PE update

It seems like I got a little worse before hopefully getting better. Yesterday was a tough day. Oxygen was dropping a lot. Walking to and from the bathroom it dropped to 79... extremely scary. For anyone super healthy and therefore doesn't know too much about vitals and whatnot... goal is 100 for oxygen but for my age it really shouldn't be less than 98. Under 95 is concerning. Under 90 is very dangerous. So I kept telling them this was happening and yet they want me to walk so how am I supposed to do that? One doctor or nurse would basically say I'm making that up and it can't be that low, another would say they would order an oxygen tank to walk with, another said its ok just walk, another said don't walk at all. See the lack of communication at this place and thus the lack of confidence I have in my care here? I kept pushing for an oxygen tank so I could walk (my oxygen is connected to the wall) and it took an entire day to get it because no one was placing the order. The red tape here is also insane.

Then my heart rate. Still pretty scary high but seems like the average rate is slowly going down a bit. Again for those that don't know heart rate for my age and such should be around the 60s at rest, low hundreds when exercising. Well its constantly around the 90s going up to 100s and then upon "exertion" which I put in quotes because my "exertion" is walking a few feet to the bathroom it goes to like 150, past what my exercise level should even be. Again, its a PE thing, but it's scary. Heart palps all the time aren't fun either.

I've started getting more pains... here and there all in my chest. The worst is that blockage feeling though. When you feel like someone placed a baseball in your chest and no air will flow to your lungs, it's not a comforting thing. You don't ever want to experience it, I hope you never do.

As for the care here, myself and my parents have continued talking to the patient-something department people consistantly, yet still it seemed like nothing was getting done. The problem is one doctor says one thing, another says another, no one charts and then nurses do what they want. There is no communication here. And a lack of care feeling from just about everyone. Yesterday I decided if it doesn't improve over the weekend and I'm still here during the week I'm going to be looking to transfer. I felt as if my life really is in jeopardy as each wrong move, lack of attention to patient adds up. The problem to begin with was this is the hospital with the best robotic surgeon, and there are not many of them to begin with- especially experienced in thymectomy which they must be. Then also was needed at the same hospital a neuro experienced in MG. That pretty much left this as the best and almost only option. So here I am. But as we get farther away from surgery, and especially after my stiches get removed the end of this coming week, then the surgery part leaves. Then I just need a hospital experienced in MG which is very hard to find but it just so happens the one across the street is and very top rated.

So then last night after midnight (because I can't get any sleep here) I remembered its my grandma's birthday today. I asked her to please help, please make things better for me. This morning in walks my nurse... same name as my grandmas! And she was so nice to start! I was like, thank you Nani! (what I called my grandma). It's still been a little rough but things seem to be a little better today. I got to talk with the doctor on call who has been better than any of the others I've had for this. She explained everything in a way that was very clear to me. If what she says actually happens, I'll be ok with that. If not (which is what the other doctors say) then I won't. The whole medication is still the biggest problem. When you're dealing with blood thinners, there is not room for error. When you're dealing with PE, there is NOT room for error! I understand adjustments, finding the right rate/dose etc. but not doing the wrong thing because of lack of protocol or care.

So as of now we are continuing the antibiotics and also starting the second blood thinner and pulling the first blood thinner. This all goes against what I was originally told and comfortable with but after talking with the doctor today I just pray it will be ok. When my vitals get stable, rest and while walking, and my blood thinner levels are consistently in therapeutic range then I can get released to continue treatment at home with frequent visits to clinic 3-6 months or life, hopefully not life.

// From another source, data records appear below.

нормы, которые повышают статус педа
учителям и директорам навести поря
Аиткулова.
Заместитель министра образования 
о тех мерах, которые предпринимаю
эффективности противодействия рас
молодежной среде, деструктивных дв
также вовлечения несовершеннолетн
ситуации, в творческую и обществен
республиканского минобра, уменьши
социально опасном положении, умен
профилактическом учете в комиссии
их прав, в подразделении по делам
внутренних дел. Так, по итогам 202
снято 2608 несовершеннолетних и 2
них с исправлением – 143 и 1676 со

In the mean time, I've been doing a lot. I've been playing basketball... throwing kleenex into the garbage can. I've been teaching the nurses about the equipment/machines I'm using... scary when the patient knows more than they do. I've been keeping the baby wipe companies in business... can't shower with a 24/7 IV infusion. I've even started interior decorating... not too sure they're fond of that one.

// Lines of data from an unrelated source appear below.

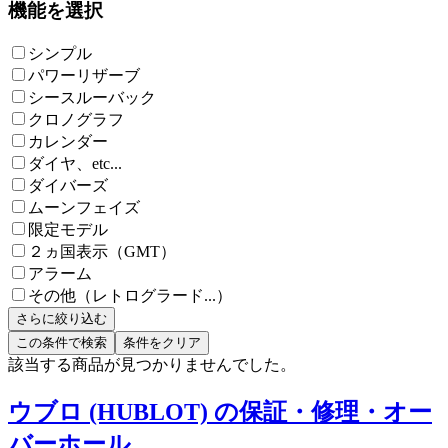
機能を選択
シンプル
パワーリザーブ
シースルーバック
クロノグラフ
カレンダー
ダイヤ、etc...
ダイバーズ
ムーンフェイズ
限定モデル
２ヵ国表示（GMT）
アラーム
その他（レトログラード...）
さらに絞り込む
この条件で検索
条件をクリア
該当する商品が見つかりませんでした。
ウブロ (HUBLOT) の保証・修理・オー
バーホール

But really I'm trying not to think much about this anymore. If God were to pull you, or me, from this world at any moment... I don't know about you but I want to be able to have a clean slate, feel good, be happy- not be upset, depressed, angry, bitter, selfish or any negative qualities. So I'm just doing what I can, how I can, when I can in the way I can. And one thing I can do is blog. I've received multiple messages from other MG patients that they are so happy I shared this because they learned so much or are passing it on to their family/friends to teach them because my site is easily understood. That makes me so happy. I originally said if I can touch one person from this, teach one person or help one person, I will have felt like I did something good. Well, 4000 views, wow. Thank you SO much everyone. Please keep promoting awareness. I know PE is not directly related to MG but it is a known possible risk/complication after thymectomy. If I have to go through it all to help others, then so be it. If I'm still going through it it means I'm strong enough to handle it. (please remind me of that when I say I can't do this anymore)

Smile! :) No really, smile... watch how it can change your day.